Here is the function:
impl TryFrom<&str> for Account {
type Error = AccountError;
fn try_from(account: &str) -> Result<Self, Self::Error> {
// Check if "0x" prefix exists and remove it
let account = if account.starts_with("0x") {
&account[2..]
} else {
return Err(AccountError::InvalidFormat);
};
let parts: Vec<&str> = account.split('.').collect();
if parts.len() != 2 {
return Err(AccountError::InvalidFormat);
}
// Check for "00.." and "" as None
let subaccount = match parts[0] {
s if s.chars().all(|c| c == '0') => None,
s => {
let mut bytes = hex::decode(s).map_err(|_| AccountError::InvalidSubaccount)?;
bytes.resize(32, 0);
Some(Subaccount(bytes))
}
};
let owner = Principal::from_text(parts[1]).map_err(|e| AccountError::InvalidPrincipal(e))?;
Ok(Self { owner, subaccount })
}
}
Example usage:
// For a main-account (default subaccount)
let account_str1 = "0x.4kydj-ryaaa-aaaag-qaf7a-cai";
let account1 = Account::try_from(account_str1).unwrap();
println!("{:?}", account1); // Prints: Account { owner: PrincipalId { .. }, subaccount: None }
// For a main-account (default subaccount) with "00"

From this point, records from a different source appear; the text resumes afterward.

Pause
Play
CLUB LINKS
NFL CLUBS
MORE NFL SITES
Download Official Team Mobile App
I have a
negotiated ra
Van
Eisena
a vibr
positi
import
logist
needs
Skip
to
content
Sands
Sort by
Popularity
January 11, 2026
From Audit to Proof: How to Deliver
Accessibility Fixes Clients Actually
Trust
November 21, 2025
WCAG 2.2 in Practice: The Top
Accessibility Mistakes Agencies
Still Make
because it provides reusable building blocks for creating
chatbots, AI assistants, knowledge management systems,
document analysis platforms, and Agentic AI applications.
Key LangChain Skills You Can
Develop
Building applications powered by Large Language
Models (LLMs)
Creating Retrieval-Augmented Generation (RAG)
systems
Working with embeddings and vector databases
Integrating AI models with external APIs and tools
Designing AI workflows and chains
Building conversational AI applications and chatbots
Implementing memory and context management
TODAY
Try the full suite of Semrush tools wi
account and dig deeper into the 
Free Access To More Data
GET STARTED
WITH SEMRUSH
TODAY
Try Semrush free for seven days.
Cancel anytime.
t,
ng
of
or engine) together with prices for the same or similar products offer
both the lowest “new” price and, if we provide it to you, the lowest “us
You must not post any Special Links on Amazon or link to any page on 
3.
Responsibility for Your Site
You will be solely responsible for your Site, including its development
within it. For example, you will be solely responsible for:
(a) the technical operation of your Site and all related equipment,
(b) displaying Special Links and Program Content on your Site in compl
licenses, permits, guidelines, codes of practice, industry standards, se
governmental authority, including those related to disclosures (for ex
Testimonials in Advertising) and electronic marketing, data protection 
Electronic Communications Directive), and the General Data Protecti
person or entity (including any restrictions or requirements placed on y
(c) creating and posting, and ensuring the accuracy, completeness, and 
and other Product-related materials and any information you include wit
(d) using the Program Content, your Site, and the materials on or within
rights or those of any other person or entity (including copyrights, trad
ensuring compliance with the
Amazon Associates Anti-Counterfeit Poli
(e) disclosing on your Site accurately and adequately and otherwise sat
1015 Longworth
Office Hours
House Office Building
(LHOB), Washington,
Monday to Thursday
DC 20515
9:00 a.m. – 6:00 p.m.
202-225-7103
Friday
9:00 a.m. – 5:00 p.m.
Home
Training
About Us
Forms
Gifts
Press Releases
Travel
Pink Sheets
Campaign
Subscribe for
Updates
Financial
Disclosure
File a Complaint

let account_str2 = "0x00.4kydj-ryaaa-aaaag-qaf7a-cai";
let account2 = Account::try_from(account_str2).unwrap();
println!("{:?}", account2); // Prints: Account { owner: PrincipalId { .. }, subaccount: None }
// For a short subaccount
let account_str3 = "0x0a.4kydj-ryaaa-aaaag-qaf7a-cai";
let account3 = Account::try_from(account_str3).unwrap();
println!("{:?}", account3); // Prints: Account { owner: PrincipalId { .. }, subaccount: Some([10]) }
// For a long subaccount
let account_str4 = "0xf2ca1bb6c7e907d06dafe4687e579fce76b37e4e93b7605022da52e6ccc26fd2.4kydj-ryaaa-aaaag-qaf7a-cai";
let account4 = Account::try_from(account_str4).unwrap();
println!("{:?}", account4); // Prints: Account { owner: PrincipalId { .. }, subaccount: Some([...]) }
The purpose of this function is to parse the account string into a structured format while simultaneously validating the account’s integrity.
I’ve attempted to adhere closely to the proposed format and provide appropriate validation, but I would be grateful for any feedback or suggestions. Do you see any potential pitfalls or improvements in my implementation?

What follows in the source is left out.